(Beginning of DATA FOR REVIEW)

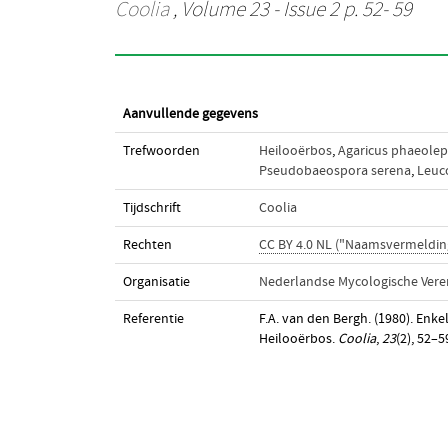
Coolia
, Volume 23 - Issue 2 p. 52- 59
Aanvullende gegevens
Trefwoorden
Heilooërbos
,
Agaricus phaeolep
Pseudobaeospora serena
,
Leuc
Tijdschrift
Coolia
Rechten
CC BY 4.0 NL ("Naamsvermeldin
Organisatie
Nederlandse Mycologische Vere
Referentie
F.A. van den Bergh. (1980). Enke
Heilooërbos.
Coolia
,
23
(2), 52–5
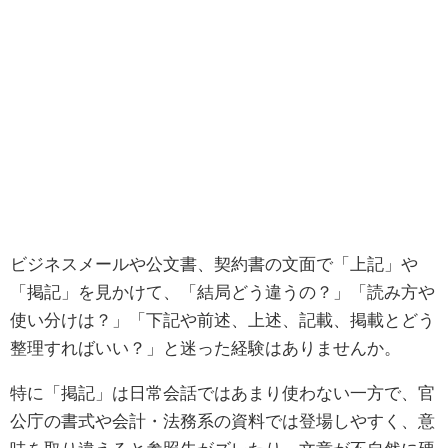
ビジネスメールや公文書、契約書の文面で「上記」や
「掲記」を見かけて、「結局どう違うの？」「読み方や
使い分けは？」「下記や前述、上述、記載、掲載とどう
整理すればいい？」と迷った経験はありませんか。
特に「掲記」は日常会話ではあまり使わない一方で、官
公庁の書式や会計・法務系の資料では登場しやすく、意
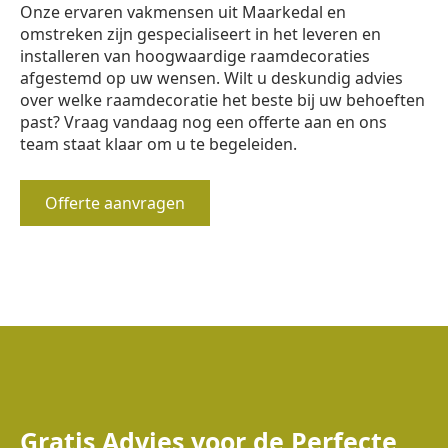
Onze ervaren vakmensen uit Maarkedal en
omstreken zijn gespecialiseert in het leveren en
installeren van hoogwaardige raamdecoraties
afgestemd op uw wensen. Wilt u deskundig advies
over welke raamdecoratie het beste bij uw behoeften
past? Vraag vandaag nog een offerte aan en ons
team staat klaar om u te begeleiden.
Offerte aanvragen
Gratis Advies voor de Perfecte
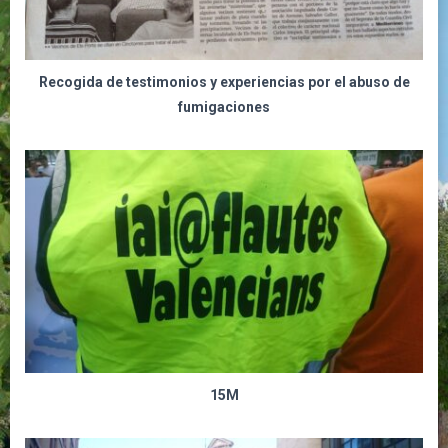
Recogida de testimonios y experiencias por el abuso de
fumigaciones
15M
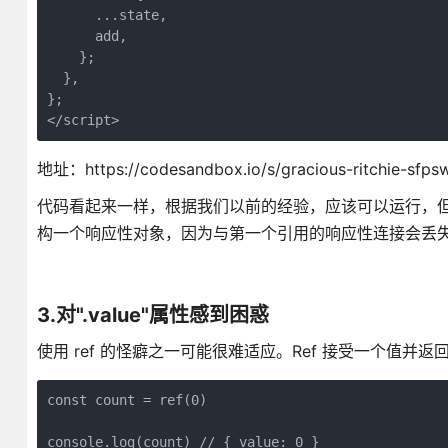
      ...state,
      add,
    };
  },
};
</script>
地址：https://codesandbox.io/s/gracious-ritchie-sfpsw
代码看起来一样，根据我们以前的经验，应该可以运行，但
构一个响应性对象，因为与第一个引用的响应性连接会丢失。这是使用
3.对".value"属性感到困惑
使用 ref 的怪癖之一可能很难适应。Ref 接受一个值并返
const count = ref(0)
console.log(count) // { value: 0 }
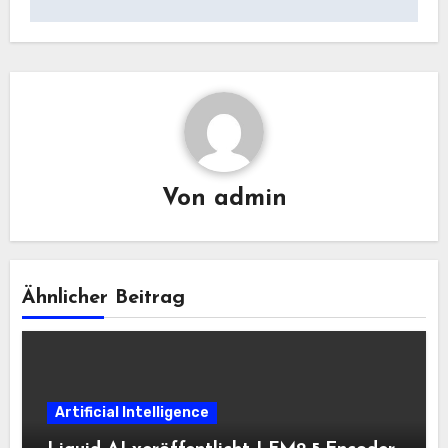
Von
admin
Ähnlicher Beitrag
Artificial Intelligence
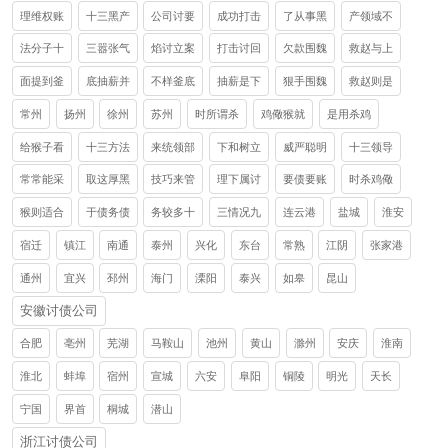
理维权账
十三黑产
公司讨要
成功打击
了从事黑
产领域不
法分子十
三嚣张气
焰讨立案
打击讨回
欠款围魏
救赵与上
面提到釜
底抽薪并
不样釜底
抽薪是下
狠手围魏
救赵则是
常州
扬州
徐州
苏州
时所谓杀
鸡儆猴就
是用杀鸡
给猴子看
十三方法
来统领部
下和树立
威严聪明
十三领导
常常能采
取这厚黑
技巧来管
理下属讨
要债要账
时杀鸡儆
猴则适合
于债务债
务较多十
三情况九
连云港
盐城
淮安
宿迁
镇江
南通
泰州
兴化
东台
常熟
江阴
张家港
通州
宜兴
邳州
海门
溧阳
泰兴
如皋
昆山
安徽讨债公司
合肥
亳州
芜湖
马鞍山
池州
黄山
滁州
安庆
淮南
淮北
蚌埠
宿州
宣城
六安
阜阳
铜陵
明光
天长
宁国
界首
桐城
潜山
浙江讨债公司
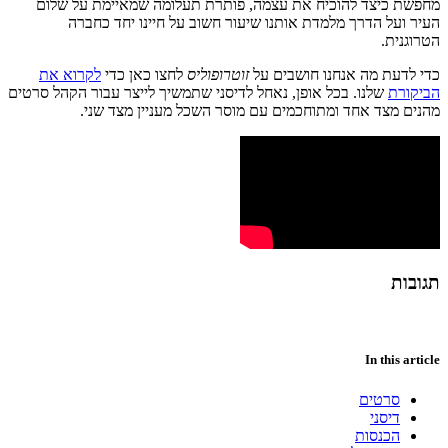
מחפשת כיצד להוכיח את עצמה, פותרת תעלומה שמאיימת על שלום
העיר ועל הדרך מלמדת אותנו שיעור חשוב על חיינו יחד כחברה
הטרוגנית.
כדי לדעת מה אנחנו חושבים על
זוטרופוליס
לחצו כאן כדי
לקרוא את
הביקורת
שלנו. בכל אופן, נאחל לדיסני שתמשיך לייצר עבור הקהל סרטים
מהנים מצד אחד ומתוחכמים עם מוסר השכל מעניין מצד שני.
תגובות
In this article
סרטים
דיסני
הכנסות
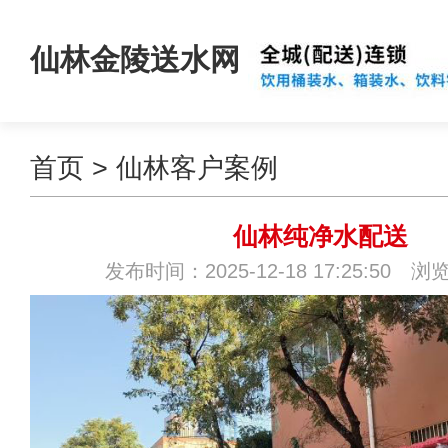
仙林金陵送水网
首页
>
仙林客户案例
仙林纯净水配送
发布时间：2025-12-18 17:25:50 浏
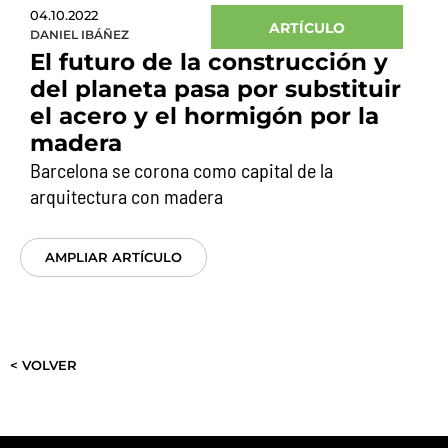
04.10.2022
ARTÍCULO
DANIEL IBÁÑEZ
El futuro de la construcción y
del planeta pasa por substituir
el acero y el hormigón por la
madera
Barcelona se corona como capital de la
arquitectura con madera
AMPLIAR ARTÍCULO
< VOLVER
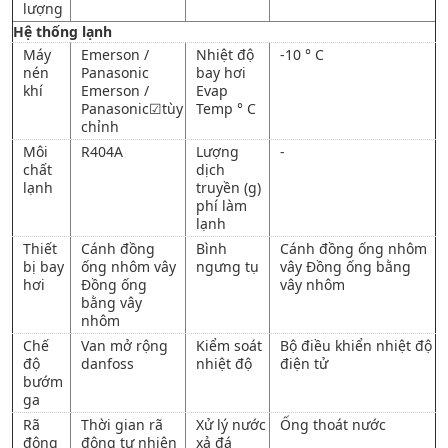
lượng
Hệ thống lạnh
Máy
Emerson /
Nhiệt độ
-10 ° C
nén
Panasonic
bay hơi
khí
Emerson /
Evap
Panasonic☑tùy
Temp ° C
chỉnh
Môi
R404A
Lượng
-
chất
dịch
lạnh
truyền (g)
phí làm
lạnh
Thiết
Cánh đồng
Bình
Cánh đồng ống nhôm
bị bay
ống nhôm vây
ngưng tụ
vây Đồng ống bằng
hơi
Đồng ống
vây nhôm
bằng vây
nhôm
Chế
Van mở rộng
Kiểm soát
Bộ điều khiển nhiệt độ
độ
danfoss
nhiệt độ
điện tử
bướm
ga
Rã
Thời gian rã
Xử lý nước
Ống thoát nước
đông
đông tự nhiên
xả đá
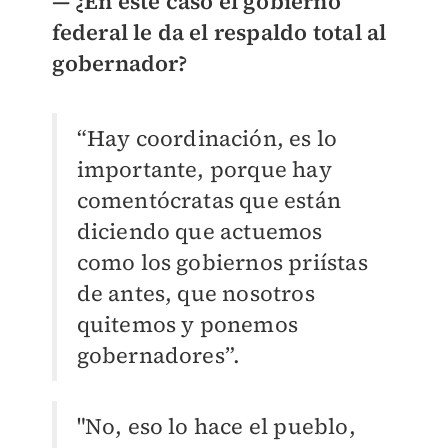
— ¿En este caso el gobierno
federal le da el respaldo total al
gobernador?
“Hay coordinación, es lo
importante, porque hay
comentócratas que están
diciendo que actuemos
como los gobiernos priístas
de antes, que nosotros
quitemos y ponemos
gobernadores
”
.
"No, eso lo hace el pueblo,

(End of DATA FOR REVIEW)

Search the listing for the word "como". Copy every line in which it occurs.

Barcelona se corona como capital de la
como los gobiernos priístas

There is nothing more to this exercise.